Selbstkundgabe: Das Wort klingt hölzern und ein bisschen nach `wichtig´: „He, Leute, hört her – ich sage euch jetzt, was mit mir los ist. Dann müsst ihr nicht spekulieren, sondern wisst genau, woran ihr mit mir seid.“ In der Tat soll die Selbstkundgabe den Ist-Zustand so konkret wie möglich und so umfassend wie nötig beschreiben – um Spekulationen und Unterstellungen zu vermeiden. Ziel ist es, mögliche Missverständnisse (und Konflikte) auf ein Minimum zu reduzieren.

Aber „rein rechnerisch“ ist nicht alles. Denn es bleibt die Frage, ob Selbstkundgabe das Miteinander tatsächlich erleichtert oder vielleicht sogar erschwert. Die Antwort hängt auch davon ab, wie viel der Einzelne sagt und wie interessant und verständlich er formuliert. Ich mag noch so gut informiert werden: Wenn mir die Selbstkundgabe meines Gegenübers auf den Keks geht, wird das Gespräch durch sie nicht in konfliktarme Gewässer geleitet. Es geht also – wie so oft – fast mehr um das WIE als um das WAS.

Dynamik

Ohne Gespräch sind Beziehungen schwierig bis unmöglich; aber manchmal entwickeln Worte eine ungeplante Dynamik.

Der Ton macht die Musik, sagt man, und es stimmt: Es geht laut, leise, genervt, gelangweilt, begeistert, mitreißend, wütend, entspannt, verständnis- oder auch vorwurfsvoll … Auch der Zeitpunkt ist nicht unerheblich: Kurz vor dem Schlafengehen oder zwischen Tür und Angel sind nicht die günstigsten Gelegenheiten für schwierige Themen. Zudem gibt es noch einen feinen Unterschied zwischen gesagt und gemeint: „Ich mag nicht kochen“, kann heißen „Ich würde mich freuen, wenn du kochst!“ Wird es aber nicht so verstanden, ist nur einer glücklich. Last but not least: Nicht jedes wahre Wort muss raus. Alte Kamellen auszubuddeln, wenn man gerade kontrovers diskutiert, ist selten eine gute Idee.
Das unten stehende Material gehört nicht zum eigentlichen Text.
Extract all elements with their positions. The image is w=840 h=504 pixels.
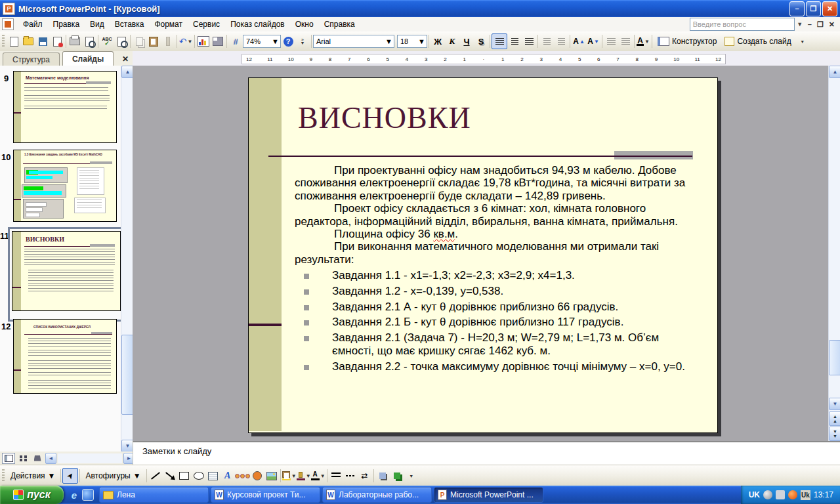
taskbar-button-folder[interactable]: Лена	[99, 487, 209, 503]
current-slide[interactable]: ВИСНОВКИ При проектуванні офісу нам знад…	[248, 77, 718, 433]
decrease-font-button[interactable]: А▼	[586, 34, 600, 49]
threed-style-button[interactable]	[390, 469, 404, 483]
select-objects-button[interactable]: ➤	[62, 468, 78, 484]
italic-button[interactable]: К	[445, 34, 459, 49]
undo-button[interactable]: ↶▼	[178, 34, 193, 49]
slide-title[interactable]: ВИСНОВКИ	[298, 100, 471, 135]
zoom-combobox[interactable]: 74%▼	[243, 35, 281, 48]
print-button[interactable]	[68, 34, 82, 49]
thumbnail-scrollbar[interactable]: ▲ ▼	[121, 66, 133, 452]
spelling-button[interactable]: ABC✓	[100, 34, 114, 49]
question-dropdown-icon[interactable]: ▼	[796, 21, 804, 28]
close-button[interactable]: ✕	[822, 1, 837, 16]
shadow-style-button[interactable]	[375, 469, 390, 483]
thumbnail-slide-10[interactable]: 1.3 Виконання завдань засобами MS Excel …	[13, 150, 117, 222]
thumbnail-slide-9[interactable]: Математичне моделювання	[13, 71, 117, 143]
increase-indent-button[interactable]	[618, 34, 633, 49]
oval-tool-button[interactable]	[192, 469, 206, 483]
line-tool-button[interactable]	[148, 469, 163, 483]
menu-format[interactable]: Формат	[149, 18, 188, 31]
slide-body-text[interactable]: При проектуванні офісу нам знадобиться 9…	[295, 164, 700, 373]
numbered-list-button[interactable]	[539, 34, 554, 49]
print-preview-button[interactable]	[82, 34, 96, 49]
font-combobox[interactable]: Arial▼	[313, 35, 394, 48]
arrow-style-button[interactable]: ⇄	[358, 469, 372, 483]
internet-explorer-icon[interactable]: e	[69, 490, 79, 500]
bullet-list-button[interactable]	[554, 34, 568, 49]
draw-actions-button[interactable]: Действия▼	[7, 471, 59, 480]
autoshapes-button[interactable]: Автофигуры▼	[81, 471, 144, 480]
next-slide-button[interactable]: ▼▼	[829, 427, 840, 441]
fill-color-button[interactable]: ▼	[282, 469, 297, 483]
taskbar-button-word-2[interactable]: WЛабораторные рабо...	[322, 487, 432, 503]
align-right-button[interactable]	[522, 34, 536, 49]
menu-tools[interactable]: Сервис	[188, 18, 225, 31]
draw-font-color-button[interactable]: А▼	[311, 469, 326, 483]
scroll-thumb[interactable]	[829, 340, 840, 375]
tray-icon-2[interactable]	[776, 490, 785, 499]
wordart-button[interactable]: А	[220, 469, 235, 483]
slide-design-button[interactable]: Конструктор	[654, 37, 721, 46]
line-color-button[interactable]: ▼	[297, 469, 311, 483]
research-button[interactable]	[114, 34, 129, 49]
diagram-button[interactable]	[235, 469, 250, 483]
bold-button[interactable]: Ж	[430, 34, 445, 49]
scroll-down-icon[interactable]: ▼	[829, 398, 840, 410]
restore-button[interactable]: ❐	[806, 1, 821, 16]
underline-button[interactable]: Ч	[459, 34, 474, 49]
toolbar-options-button[interactable]: »▼	[295, 34, 310, 49]
language-indicator[interactable]: UK	[749, 490, 760, 499]
minimize-button[interactable]: –	[789, 1, 805, 16]
align-left-button[interactable]	[492, 33, 507, 49]
align-center-button[interactable]	[507, 34, 522, 49]
arrow-tool-button[interactable]	[163, 469, 177, 483]
start-button[interactable]: пуск	[0, 486, 64, 504]
thumbnail-slide-12[interactable]: СПИСОК ВИКОРИСТАНИХ ДЖЕРЕЛ	[13, 319, 117, 394]
doc-close-button[interactable]: ✕	[829, 20, 835, 29]
text-shadow-button[interactable]: S	[474, 34, 488, 49]
notes-pane[interactable]: Заметки к слайду	[133, 441, 840, 466]
open-button[interactable]	[21, 34, 35, 49]
help-button[interactable]: ?	[281, 34, 295, 49]
menu-window[interactable]: Окно	[290, 18, 319, 31]
insert-picture-button[interactable]	[264, 469, 279, 483]
taskbar-button-word-1[interactable]: WКурсовой проект Ти...	[211, 487, 320, 503]
line-style-button[interactable]	[329, 469, 343, 483]
drawbar-options-button[interactable]: ▼	[404, 469, 419, 483]
clipart-button[interactable]	[250, 469, 264, 483]
new-slide-button[interactable]: Создать слайд	[721, 37, 795, 46]
decrease-indent-button[interactable]	[604, 34, 618, 49]
menu-view[interactable]: Вид	[85, 18, 110, 31]
show-grid-button[interactable]: #	[228, 34, 243, 49]
new-button[interactable]	[7, 34, 21, 49]
format-painter-button[interactable]	[161, 34, 175, 49]
menu-slideshow[interactable]: Показ слайдов	[225, 18, 290, 31]
menu-edit[interactable]: Правка	[48, 18, 85, 31]
hscroll-left-icon[interactable]: ◄	[45, 453, 56, 464]
tray-icon-1[interactable]	[763, 490, 772, 499]
paste-button[interactable]	[146, 34, 161, 49]
scroll-up-icon[interactable]: ▲	[829, 66, 840, 78]
hscroll-track[interactable]	[58, 453, 122, 463]
question-input[interactable]: Введите вопрос	[690, 18, 795, 31]
formatting-options-button[interactable]: ▼	[795, 34, 810, 49]
toolbar-grip[interactable]	[2, 469, 5, 482]
pane-close-icon[interactable]: ✕	[122, 54, 129, 64]
font-size-combobox[interactable]: 18▼	[397, 35, 427, 48]
textbox-tool-button[interactable]	[206, 469, 220, 483]
doc-restore-button[interactable]: ❐	[817, 20, 824, 29]
slide-area-scrollbar[interactable]: ▲ ▼ ▲▲ ▼▼	[828, 66, 840, 441]
tab-outline[interactable]: Структура	[3, 52, 60, 66]
previous-slide-button[interactable]: ▲▲	[829, 411, 840, 426]
increase-font-button[interactable]: А▲	[572, 34, 586, 49]
menu-file[interactable]: Файл	[18, 18, 48, 31]
tray-icon-3[interactable]	[788, 490, 797, 499]
language-indicator-small[interactable]: Uk	[801, 490, 810, 500]
thumbnail-slide-11-selected[interactable]: ВИСНОВКИ	[8, 227, 131, 322]
save-button[interactable]	[35, 34, 50, 49]
permission-button[interactable]	[50, 34, 64, 49]
tab-slides[interactable]: Слайды	[62, 51, 114, 66]
font-color-button[interactable]: А▼	[636, 34, 650, 49]
slideshow-button[interactable]	[31, 453, 44, 464]
quick-launch-icon[interactable]	[82, 489, 94, 501]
Eine weitere überraschende Stolperfalle für die an sich unschuldige Kommunikation sind persönlichkeitsbedingte Grenzen der Kompatibilität. Ich erzähle – und habe ein Ziel: Ich will informieren, suche nach Rat oder möchte verstanden werden. Mein Gegenüber hört zu – und hat auch ein Ziel: Es will informiert werden, mir helfen, einen Rat oder eine eigene Geschichte loswerden. Nicht immer passen beide Ziele zueinander, und leider bin ich in solchen Dingen ziemlich unflexibel. Nehmen wir mal an, ich will gehört und verstanden werden. Nehmen wir weiter an, ich werde gehört und nicht verstanden, mein Gegenüber hat aber einen – aus seiner Sicht – guten Rat. Dann ist meine Reaktion bisweilen ein unwilliges „Will ich gar nicht hören, lass mich in Ruhe“. Die Gesprächsscherben wieder aufzusammeln, kann eine mühselige und zeitraubende Arbeit sein. Das schafft keiner allein. Ohne Beziehung ist Gespräch dann schwierig bis unmöglich. Aber manchmal entwickeln Beziehungen ja auch eine ungeplante Dynamik – und funktionieren phasenweise nonverbal. Nicht immer, aber ab und zu kann man dann nochmal neu anfangen mit dem Reden. Welch ein Glück!

Aufwand und Nutzen

Mein Mann und ich fahren zu einer Geburtstagsfeier in eine Stadt, die 450 Kilometer entfernt von uns liegt. In ihr haben wir beide vor über 20 Jahren gewohnt, es leben noch Freunde dort. Mittlerweile kommen wir selten dahin, sehr selten: Der Geburtstag ist ein guter Anlass, alte Weggefährten mal wieder persönlich zu treffen.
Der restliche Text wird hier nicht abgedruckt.